» Work instruction
Give again, exactly as written, each line of the material below starting at the line that contains "αυτή την ιστορία και μάθετε βασικές φράσεις" and ending at the line that contains "duten pertsonek estrategia arloko 3 PDU". Both ends count, and no other line does.

---

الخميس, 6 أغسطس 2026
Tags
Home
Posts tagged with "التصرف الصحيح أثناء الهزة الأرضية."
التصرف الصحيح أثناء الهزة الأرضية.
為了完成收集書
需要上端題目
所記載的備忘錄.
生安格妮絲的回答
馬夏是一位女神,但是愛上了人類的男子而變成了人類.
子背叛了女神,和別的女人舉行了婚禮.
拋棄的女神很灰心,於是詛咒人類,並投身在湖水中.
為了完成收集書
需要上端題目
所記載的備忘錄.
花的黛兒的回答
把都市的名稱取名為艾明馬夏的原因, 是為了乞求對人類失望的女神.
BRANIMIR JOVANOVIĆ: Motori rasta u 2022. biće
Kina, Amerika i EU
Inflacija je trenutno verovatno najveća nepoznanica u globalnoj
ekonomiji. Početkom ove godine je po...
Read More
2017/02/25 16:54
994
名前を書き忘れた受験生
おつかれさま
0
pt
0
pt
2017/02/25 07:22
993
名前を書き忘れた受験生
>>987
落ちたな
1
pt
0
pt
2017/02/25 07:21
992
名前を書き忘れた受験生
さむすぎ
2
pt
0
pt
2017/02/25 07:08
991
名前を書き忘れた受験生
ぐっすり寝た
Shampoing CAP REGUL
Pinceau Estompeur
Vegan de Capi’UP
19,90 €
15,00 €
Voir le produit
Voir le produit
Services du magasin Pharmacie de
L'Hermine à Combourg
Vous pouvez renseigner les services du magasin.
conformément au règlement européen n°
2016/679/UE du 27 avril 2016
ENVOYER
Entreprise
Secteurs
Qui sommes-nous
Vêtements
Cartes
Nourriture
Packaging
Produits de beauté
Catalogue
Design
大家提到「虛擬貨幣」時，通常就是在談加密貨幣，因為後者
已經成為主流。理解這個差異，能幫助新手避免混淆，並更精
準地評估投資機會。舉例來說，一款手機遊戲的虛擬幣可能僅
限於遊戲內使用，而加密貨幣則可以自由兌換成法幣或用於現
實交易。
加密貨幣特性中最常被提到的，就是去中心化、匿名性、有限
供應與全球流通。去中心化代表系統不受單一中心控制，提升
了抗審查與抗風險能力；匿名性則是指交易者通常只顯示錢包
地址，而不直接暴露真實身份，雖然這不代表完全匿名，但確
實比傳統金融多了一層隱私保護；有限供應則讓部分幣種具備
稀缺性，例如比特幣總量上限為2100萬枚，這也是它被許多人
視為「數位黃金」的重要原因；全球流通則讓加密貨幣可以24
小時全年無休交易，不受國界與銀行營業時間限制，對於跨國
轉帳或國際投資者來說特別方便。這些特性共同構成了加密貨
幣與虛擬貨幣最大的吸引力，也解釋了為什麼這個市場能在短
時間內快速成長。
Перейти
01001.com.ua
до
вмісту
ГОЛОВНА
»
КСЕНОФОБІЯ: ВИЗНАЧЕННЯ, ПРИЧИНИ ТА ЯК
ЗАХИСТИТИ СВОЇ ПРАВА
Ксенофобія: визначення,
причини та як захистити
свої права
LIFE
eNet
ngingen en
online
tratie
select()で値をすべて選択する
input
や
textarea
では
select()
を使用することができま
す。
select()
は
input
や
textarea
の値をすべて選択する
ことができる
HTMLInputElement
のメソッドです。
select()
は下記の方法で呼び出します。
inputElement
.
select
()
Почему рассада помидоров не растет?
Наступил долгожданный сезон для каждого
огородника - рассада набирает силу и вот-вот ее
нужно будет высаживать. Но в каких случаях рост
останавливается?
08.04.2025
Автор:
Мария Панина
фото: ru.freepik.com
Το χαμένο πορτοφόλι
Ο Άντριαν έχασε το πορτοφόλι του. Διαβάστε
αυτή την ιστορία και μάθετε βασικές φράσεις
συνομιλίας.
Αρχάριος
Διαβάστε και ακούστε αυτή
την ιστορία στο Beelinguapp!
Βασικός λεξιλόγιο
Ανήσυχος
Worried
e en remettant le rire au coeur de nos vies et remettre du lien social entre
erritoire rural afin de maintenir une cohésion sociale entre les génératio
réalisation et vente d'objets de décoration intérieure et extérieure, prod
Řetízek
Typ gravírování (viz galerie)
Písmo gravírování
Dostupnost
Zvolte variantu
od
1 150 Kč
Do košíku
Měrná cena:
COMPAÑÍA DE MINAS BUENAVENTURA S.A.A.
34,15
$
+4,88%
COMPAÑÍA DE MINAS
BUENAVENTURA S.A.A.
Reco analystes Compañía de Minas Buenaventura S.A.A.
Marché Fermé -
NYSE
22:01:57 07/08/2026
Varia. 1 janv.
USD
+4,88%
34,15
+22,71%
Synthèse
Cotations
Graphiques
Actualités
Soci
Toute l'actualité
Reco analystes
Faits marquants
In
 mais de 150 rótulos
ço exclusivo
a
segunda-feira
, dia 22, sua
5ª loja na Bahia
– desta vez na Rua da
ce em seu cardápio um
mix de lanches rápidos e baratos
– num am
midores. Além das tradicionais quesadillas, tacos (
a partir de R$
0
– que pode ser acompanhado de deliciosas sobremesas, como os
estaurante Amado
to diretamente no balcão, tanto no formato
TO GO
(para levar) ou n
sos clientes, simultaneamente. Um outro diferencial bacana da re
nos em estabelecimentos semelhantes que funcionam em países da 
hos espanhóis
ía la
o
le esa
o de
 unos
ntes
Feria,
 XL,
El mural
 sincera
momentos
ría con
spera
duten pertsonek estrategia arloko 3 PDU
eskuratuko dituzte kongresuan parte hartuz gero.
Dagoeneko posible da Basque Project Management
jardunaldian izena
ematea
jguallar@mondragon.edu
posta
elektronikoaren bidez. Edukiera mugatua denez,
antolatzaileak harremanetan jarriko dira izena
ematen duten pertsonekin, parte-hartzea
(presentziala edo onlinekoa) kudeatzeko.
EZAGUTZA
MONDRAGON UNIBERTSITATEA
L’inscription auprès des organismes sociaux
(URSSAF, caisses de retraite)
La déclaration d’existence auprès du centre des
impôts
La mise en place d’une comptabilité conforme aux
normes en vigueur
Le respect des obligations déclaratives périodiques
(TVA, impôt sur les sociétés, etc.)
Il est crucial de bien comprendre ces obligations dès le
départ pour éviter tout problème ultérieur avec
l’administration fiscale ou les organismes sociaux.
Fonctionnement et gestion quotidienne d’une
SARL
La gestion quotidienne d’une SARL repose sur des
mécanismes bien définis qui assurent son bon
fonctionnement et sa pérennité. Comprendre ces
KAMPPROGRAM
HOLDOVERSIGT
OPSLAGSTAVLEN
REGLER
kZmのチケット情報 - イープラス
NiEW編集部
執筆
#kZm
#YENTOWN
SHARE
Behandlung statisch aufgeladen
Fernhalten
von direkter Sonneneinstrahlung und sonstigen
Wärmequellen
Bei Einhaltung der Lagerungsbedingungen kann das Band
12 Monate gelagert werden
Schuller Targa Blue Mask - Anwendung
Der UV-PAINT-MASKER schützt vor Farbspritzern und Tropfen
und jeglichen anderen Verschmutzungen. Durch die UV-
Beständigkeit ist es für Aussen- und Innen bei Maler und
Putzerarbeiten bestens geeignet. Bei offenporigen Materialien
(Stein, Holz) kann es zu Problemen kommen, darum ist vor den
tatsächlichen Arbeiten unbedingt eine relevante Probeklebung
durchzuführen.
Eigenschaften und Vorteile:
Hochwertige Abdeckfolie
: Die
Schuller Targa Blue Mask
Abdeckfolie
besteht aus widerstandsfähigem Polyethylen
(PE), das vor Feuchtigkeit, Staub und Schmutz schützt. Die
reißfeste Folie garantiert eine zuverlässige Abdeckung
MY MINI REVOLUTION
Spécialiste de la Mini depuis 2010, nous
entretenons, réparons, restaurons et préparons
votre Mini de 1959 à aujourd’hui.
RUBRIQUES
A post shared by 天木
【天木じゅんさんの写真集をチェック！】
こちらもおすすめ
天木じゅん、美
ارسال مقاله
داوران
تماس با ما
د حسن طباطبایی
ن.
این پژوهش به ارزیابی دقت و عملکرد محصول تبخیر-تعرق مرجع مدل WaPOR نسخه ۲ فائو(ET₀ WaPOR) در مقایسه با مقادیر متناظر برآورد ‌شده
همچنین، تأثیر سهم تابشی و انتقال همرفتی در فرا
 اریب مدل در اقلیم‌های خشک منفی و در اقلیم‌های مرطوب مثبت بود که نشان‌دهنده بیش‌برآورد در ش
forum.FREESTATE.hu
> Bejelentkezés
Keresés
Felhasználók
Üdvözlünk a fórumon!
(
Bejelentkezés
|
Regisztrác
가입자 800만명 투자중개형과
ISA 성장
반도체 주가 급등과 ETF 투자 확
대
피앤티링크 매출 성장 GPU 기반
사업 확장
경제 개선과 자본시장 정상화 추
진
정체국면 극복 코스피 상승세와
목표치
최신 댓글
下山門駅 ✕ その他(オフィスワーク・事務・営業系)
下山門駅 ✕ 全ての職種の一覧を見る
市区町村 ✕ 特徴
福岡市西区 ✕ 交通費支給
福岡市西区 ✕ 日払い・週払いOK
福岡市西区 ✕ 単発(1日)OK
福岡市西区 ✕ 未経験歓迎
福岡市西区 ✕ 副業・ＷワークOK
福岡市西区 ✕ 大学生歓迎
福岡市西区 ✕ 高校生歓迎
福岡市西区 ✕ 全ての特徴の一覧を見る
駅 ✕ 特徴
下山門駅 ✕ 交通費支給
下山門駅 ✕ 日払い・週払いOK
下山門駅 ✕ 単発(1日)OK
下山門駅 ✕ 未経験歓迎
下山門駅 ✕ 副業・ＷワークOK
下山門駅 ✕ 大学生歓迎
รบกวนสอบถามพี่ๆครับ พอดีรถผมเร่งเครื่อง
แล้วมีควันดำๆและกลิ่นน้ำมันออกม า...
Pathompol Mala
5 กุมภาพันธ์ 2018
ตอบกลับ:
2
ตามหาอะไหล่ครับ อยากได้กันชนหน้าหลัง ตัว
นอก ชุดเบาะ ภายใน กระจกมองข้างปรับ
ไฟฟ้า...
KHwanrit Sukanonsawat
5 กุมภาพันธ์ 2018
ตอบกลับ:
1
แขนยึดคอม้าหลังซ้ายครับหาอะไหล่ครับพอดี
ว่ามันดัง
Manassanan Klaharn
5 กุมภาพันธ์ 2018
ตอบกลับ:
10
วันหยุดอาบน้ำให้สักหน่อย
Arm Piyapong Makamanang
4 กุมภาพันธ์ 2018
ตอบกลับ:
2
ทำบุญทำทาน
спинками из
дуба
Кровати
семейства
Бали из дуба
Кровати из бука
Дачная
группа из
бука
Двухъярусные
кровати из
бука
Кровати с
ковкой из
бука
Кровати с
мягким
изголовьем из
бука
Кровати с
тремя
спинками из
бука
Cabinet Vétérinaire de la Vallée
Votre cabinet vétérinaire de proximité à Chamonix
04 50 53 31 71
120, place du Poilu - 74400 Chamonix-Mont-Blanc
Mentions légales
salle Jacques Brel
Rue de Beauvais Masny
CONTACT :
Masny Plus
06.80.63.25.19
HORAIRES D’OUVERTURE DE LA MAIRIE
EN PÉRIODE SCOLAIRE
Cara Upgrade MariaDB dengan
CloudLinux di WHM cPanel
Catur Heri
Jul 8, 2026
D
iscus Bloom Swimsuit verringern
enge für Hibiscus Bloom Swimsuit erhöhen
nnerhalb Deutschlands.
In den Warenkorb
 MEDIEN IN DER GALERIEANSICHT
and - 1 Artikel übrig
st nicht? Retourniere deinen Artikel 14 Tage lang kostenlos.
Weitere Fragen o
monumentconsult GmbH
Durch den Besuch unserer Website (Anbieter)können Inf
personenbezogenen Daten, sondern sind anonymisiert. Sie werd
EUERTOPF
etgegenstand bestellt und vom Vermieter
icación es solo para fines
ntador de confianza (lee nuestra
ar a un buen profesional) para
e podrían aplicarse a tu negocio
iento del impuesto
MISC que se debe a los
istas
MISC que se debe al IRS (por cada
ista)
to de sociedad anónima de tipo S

---

» Answer below
αυτή την ιστορία και μάθετε βασικές φράσεις
συνομιλίας.
Αρχάριος
Διαβάστε και ακούστε αυτή
την ιστορία στο Beelinguapp!
Βασικός λεξιλόγιο
Ανήσυχος
Worried
e en remettant le rire au coeur de nos vies et remettre du lien social entre
erritoire rural afin de maintenir une cohésion sociale entre les génératio
réalisation et vente d'objets de décoration intérieure et extérieure, prod
Řetízek
Typ gravírování (viz galerie)
Písmo gravírování
Dostupnost
Zvolte variantu
od
1 150 Kč
Do košíku
Měrná cena:
COMPAÑÍA DE MINAS BUENAVENTURA S.A.A.
34,15
$
+4,88%
COMPAÑÍA DE MINAS
BUENAVENTURA S.A.A.
Reco analystes Compañía de Minas Buenaventura S.A.A.
Marché Fermé -
NYSE
22:01:57 07/08/2026
Varia. 1 janv.
USD
+4,88%
34,15
+22,71%
Synthèse
Cotations
Graphiques
Actualités
Soci
Toute l'actualité
Reco analystes
Faits marquants
In
 mais de 150 rótulos
ço exclusivo
a
segunda-feira
, dia 22, sua
5ª loja na Bahia
– desta vez na Rua da
ce em seu cardápio um
mix de lanches rápidos e baratos
– num am
midores. Além das tradicionais quesadillas, tacos (
a partir de R$
0
– que pode ser acompanhado de deliciosas sobremesas, como os
estaurante Amado
to diretamente no balcão, tanto no formato
TO GO
(para levar) ou n
sos clientes, simultaneamente. Um outro diferencial bacana da re
nos em estabelecimentos semelhantes que funcionam em países da 
hos espanhóis
ía la
o
le esa
o de
 unos
ntes
Feria,
 XL,
El mural
 sincera
momentos
ría con
spera
duten pertsonek estrategia arloko 3 PDU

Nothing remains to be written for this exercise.